Copy nothing but the line with "erhalten Notizmöglichkeiten, die" and the lines that follow it to the end of the entries below, and keep the pictures out.

--- Data extracts ---

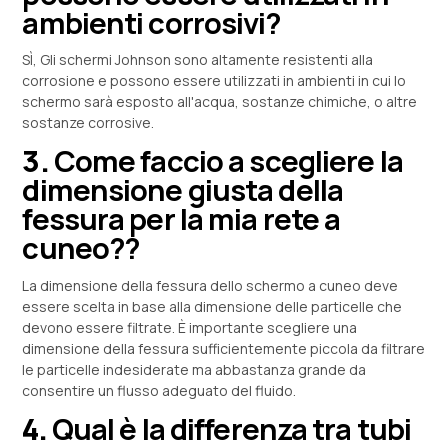
ambienti corrosivi?
SÌ, Gli schermi Johnson sono altamente resistenti alla
corrosione e possono essere utilizzati in ambienti in cui lo
schermo sarà esposto all'acqua, sostanze chimiche, o altre
sostanze corrosive.
3.
Come faccio a scegliere la
dimensione giusta della
fessura per la mia rete a
cuneo??
La dimensione della fessura dello schermo a cuneo deve
essere scelta in base alla dimensione delle particelle che
devono essere filtrate. È importante scegliere una
dimensione della fessura sufficientemente piccola da filtrare
le particelle indesiderate ma abbastanza grande da
consentire un flusso adeguato del fluido.
4.
Qual è la differenza tra tubi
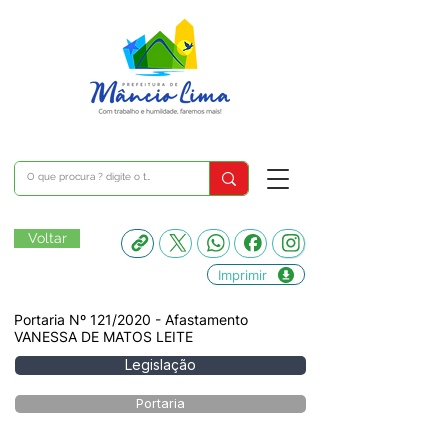
Voltar
Imprimir
Portaria Nº 121/2020 - Afastamento
VANESSA DE MATOS LEITE
Legislação
Portaria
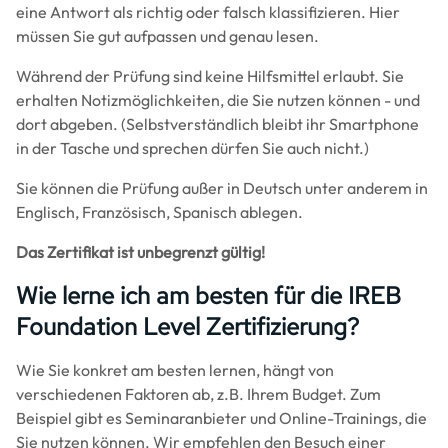
eine Antwort als richtig oder falsch klassifizieren. Hier
müssen Sie gut aufpassen und genau lesen.
Während der Prüfung sind keine Hilfsmittel erlaubt. Sie
erhalten Notizmöglichkeiten, die Sie nutzen können - und
dort abgeben. (Selbstverständlich bleibt ihr Smartphone
in der Tasche und sprechen dürfen Sie auch nicht.)
Sie können die Prüfung außer in Deutsch unter anderem in
Englisch, Französisch, Spanisch ablegen.
Das Zertifikat ist unbegrenzt gültig!
Wie lerne ich am besten für die IREB
Foundation Level Zertifizierung?
Wie Sie konkret am besten lernen, hängt von
verschiedenen Faktoren ab, z.B. Ihrem Budget. Zum
Beispiel gibt es Seminaranbieter und Online-Trainings, die
Sie nutzen können. Wir empfehlen den Besuch einer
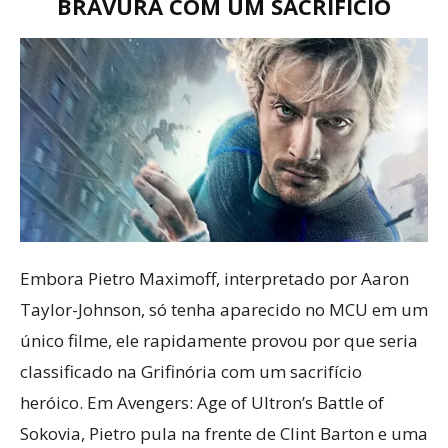
BRAVURA COM UM SACRIFÍCIO
Embora Pietro Maximoff, interpretado por Aaron
Taylor-Johnson, só tenha aparecido no MCU em um
único filme, ele rapidamente provou por que seria
classificado na Grifinória com um sacrifício
heróico. Em Avengers: Age of Ultron’s Battle of
Sokovia, Pietro pula na frente de Clint Barton e uma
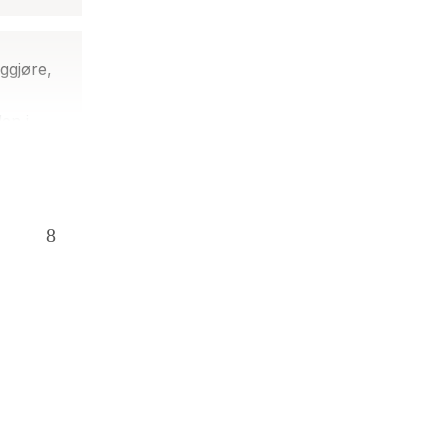
ggjøre,
en i
 ren og
on»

---

◆ Result of the task:
erhalten Notizmöglichkeiten, die Sie nutzen können - und
dort abgeben. (Selbstverständlich bleibt ihr Smartphone
in der Tasche und sprechen dürfen Sie auch nicht.)
Sie können die Prüfung außer in Deutsch unter anderem in
Englisch, Französisch, Spanisch ablegen.
Das Zertifikat ist unbegrenzt gültig!
Wie lerne ich am besten für die IREB
Foundation Level Zertifizierung?
Wie Sie konkret am besten lernen, hängt von
verschiedenen Faktoren ab, z.B. Ihrem Budget. Zum
Beispiel gibt es Seminaranbieter und Online-Trainings, die
Sie nutzen können. Wir empfehlen den Besuch einer
BRAVURA COM UM SACRIFÍCIO
Embora Pietro Maximoff, interpretado por Aaron
Taylor-Johnson, só tenha aparecido no MCU em um
único filme, ele rapidamente provou por que seria
classificado na Grifinória com um sacrifício
heróico. Em Avengers: Age of Ultron’s Battle of
Sokovia, Pietro pula na frente de Clint Barton e uma
ggjøre,
en i
 ren og
on»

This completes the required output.